What is the historical significance that makes us think of mixing pineapple and the Mezan rum, an admittedly funky Mezan rum from Jamaica? What is it about this pineapple puree that makes it so beguiling?
I think it’s the Dunder, (a specific type of wild yeast used in Mezan Jamaica and the XO) and yes that is my guess of why they taste so enthralling together.
When you mix the Boiron Pineapple puree with Mezan XO Rum, something magical happens, something delicious.
Mandarin Orange. Mandarin Oranges are similar to the Red Fruits of the French Culinary dessert world, they are a must use ingredient in desserts. The same holds true in craft cocktails. I look for Mandarin Oranges in cocktails because of my classical training in the kitchen. You just have to taste these tiny flavor bombs in a mixed drink to believe me. The perfect little segments of Mandarin Orange, each one impossibly sweet, with a lip smacking-tart finish that just goes on and on. Boiron Mandarin Orange puree is such a slurp and when combined with more acidic fruits like grapefruit, the Mandarin really sings a new interpretation of a song, long left un-translated. The Mandarin Orange puree becomes an entirely new language- one that you can go out and purchase, then utilize in your cocktail program. In fact all these purees will make you look like a pro. Throw out your bottled juices and use these in their place.
Stout Sailing Vessel
- 1 oz. each, Boiron Pineapple, Mandarin and Pink Grapefruit puree
- 1.5 oz.

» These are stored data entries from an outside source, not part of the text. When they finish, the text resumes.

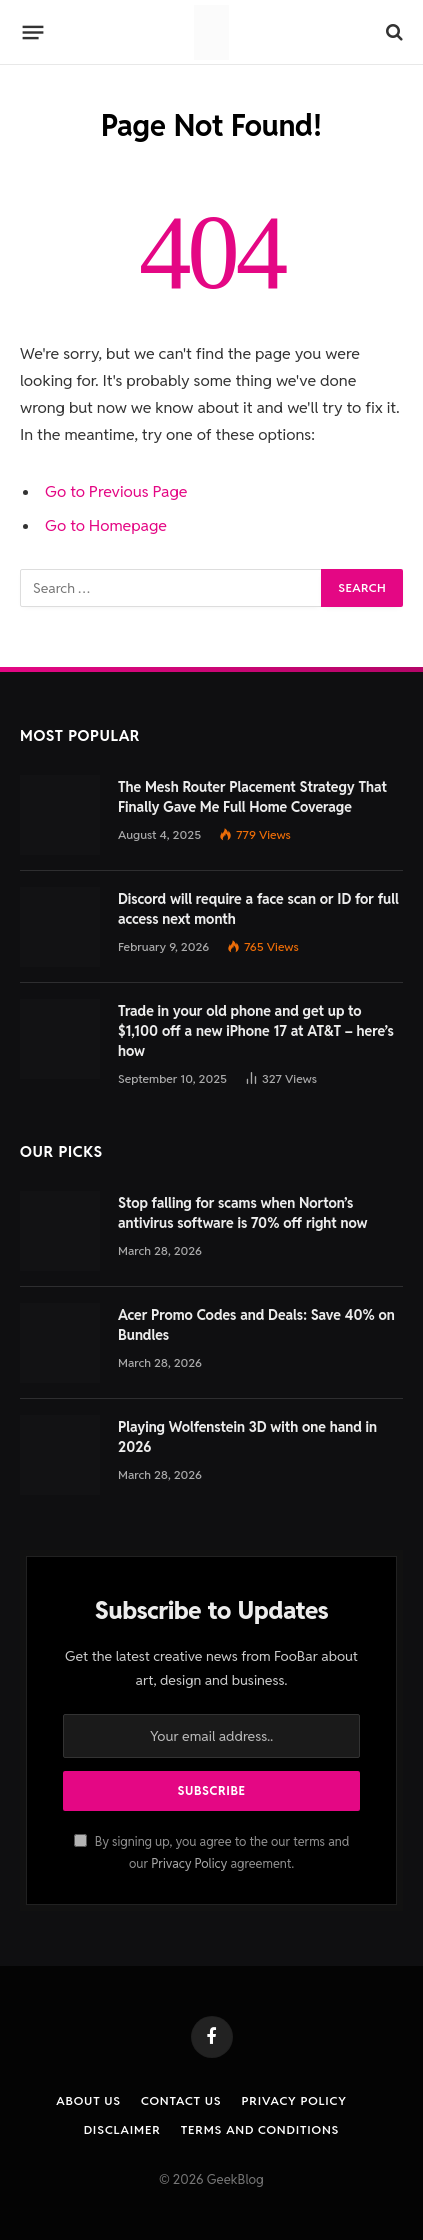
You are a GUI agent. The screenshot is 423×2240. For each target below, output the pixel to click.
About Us (88, 2100)
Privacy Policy (189, 1863)
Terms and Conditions (260, 2129)
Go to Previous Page (116, 491)
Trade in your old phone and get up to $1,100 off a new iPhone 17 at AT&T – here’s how (256, 1031)
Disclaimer (122, 2129)
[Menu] (33, 32)
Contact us (181, 2100)
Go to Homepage (106, 525)
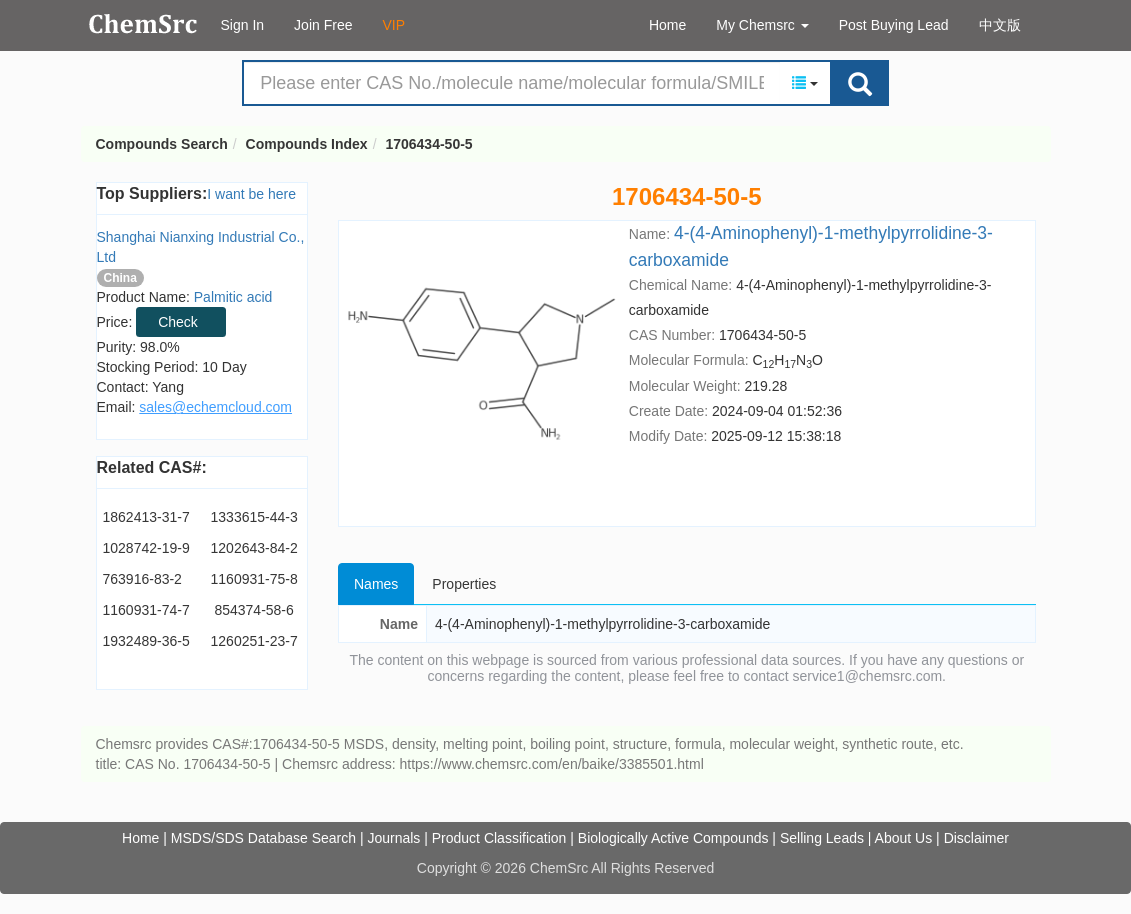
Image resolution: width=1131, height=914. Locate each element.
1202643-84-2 (254, 548)
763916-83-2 (142, 579)
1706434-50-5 (428, 144)
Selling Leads (822, 838)
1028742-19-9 (146, 548)
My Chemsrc (762, 25)
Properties (464, 584)
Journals (393, 838)
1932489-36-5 (146, 641)
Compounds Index (307, 144)
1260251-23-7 (254, 641)
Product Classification (499, 838)
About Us (904, 838)
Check (178, 322)
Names (376, 584)
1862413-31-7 (146, 517)
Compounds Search (143, 24)
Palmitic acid (233, 297)
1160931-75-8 (254, 579)
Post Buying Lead (894, 25)
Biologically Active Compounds (673, 838)
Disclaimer (976, 838)
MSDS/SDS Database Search (263, 838)
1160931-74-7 (146, 610)
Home (667, 25)
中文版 (1000, 25)
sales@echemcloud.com (215, 407)
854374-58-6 (253, 610)
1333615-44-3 (254, 517)
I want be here (251, 194)
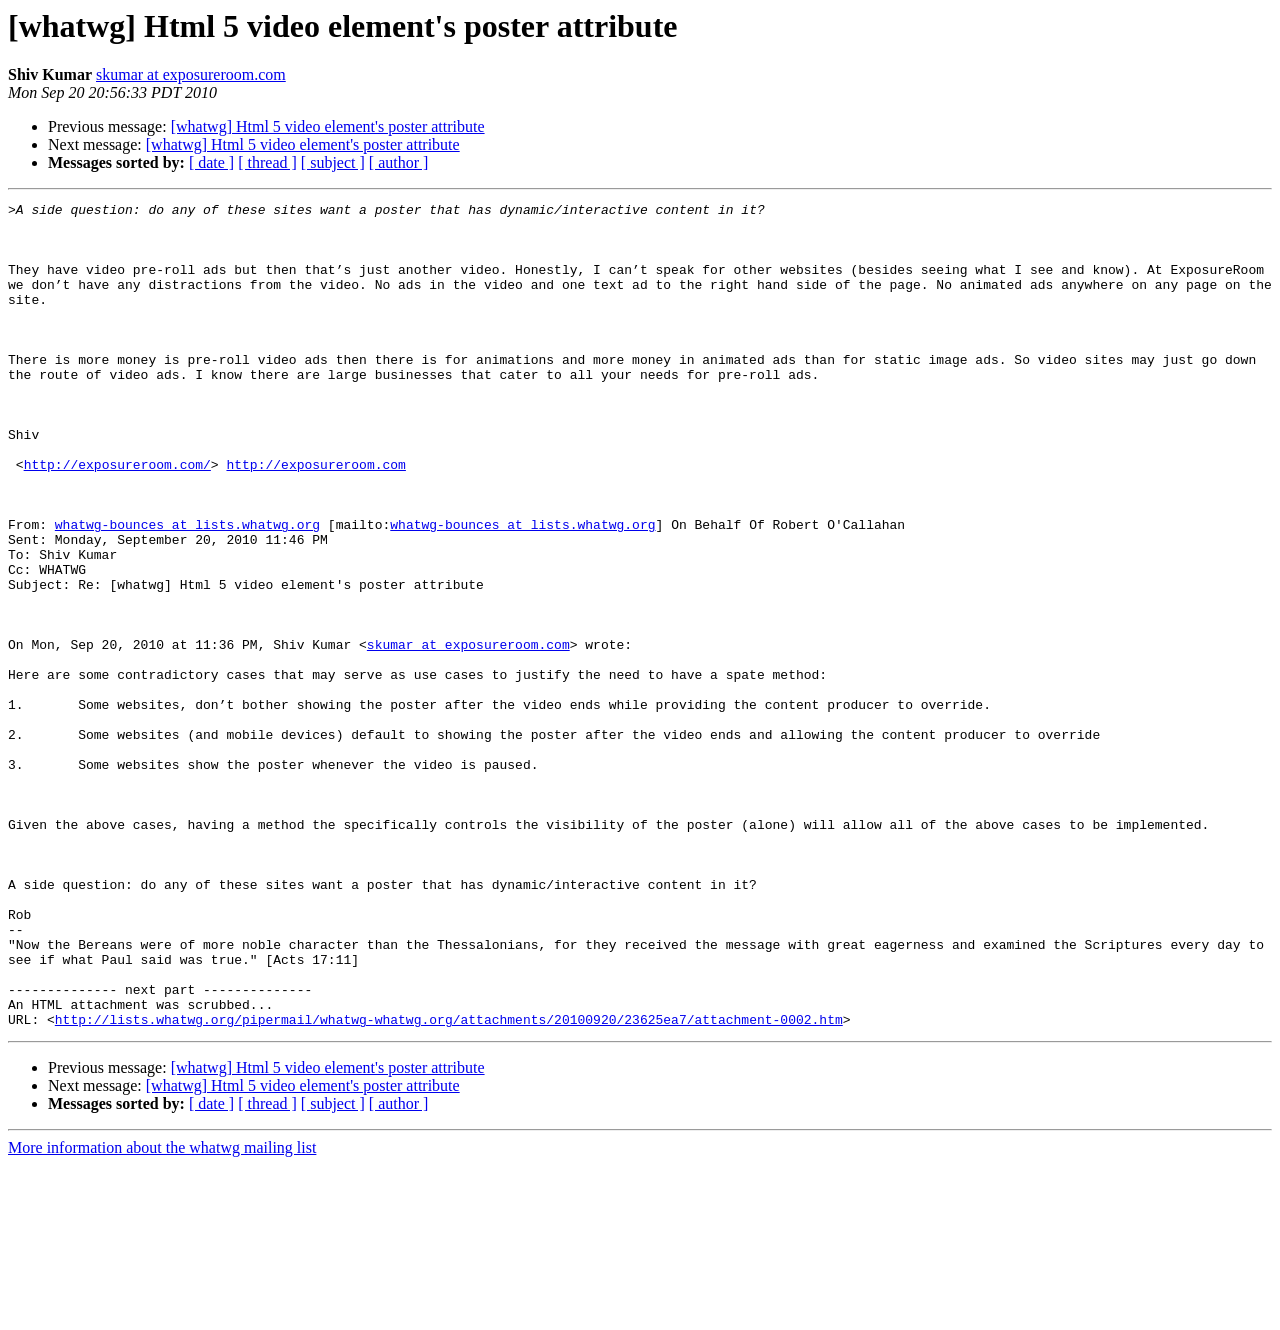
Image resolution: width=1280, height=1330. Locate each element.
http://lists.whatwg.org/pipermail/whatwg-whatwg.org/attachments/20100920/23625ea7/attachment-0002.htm (449, 1184)
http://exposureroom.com (315, 518)
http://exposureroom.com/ (117, 518)
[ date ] (211, 162)
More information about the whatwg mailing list (162, 1312)
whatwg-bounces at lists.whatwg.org (187, 590)
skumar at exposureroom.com (191, 74)
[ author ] (399, 162)
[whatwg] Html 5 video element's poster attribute (328, 126)
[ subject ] (333, 162)
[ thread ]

Mezan XO Rum
- 3-4 drops Peychaud’s Whiskey Barrel Aged Bitters (great color, tastes great too!)
- Slice of blood orange for the float
- Gläce Luxury Ice Mariko Sphere
- To a Cocktail Mixing glass:
- Add one large cube of ice
- Add the Boiron Purees
- Add the Mezan XO Rum
- Stir sixty times to chill
- Add to a rocks glass with one Gläce Luxury Ice Mariko Sphere
- Cover with the orange slice
- Dash with the Peychaud’s Bitters to finish
- Garnish with the dehydrated orange slice over the top as a cover to the drink (adding a splash of color!)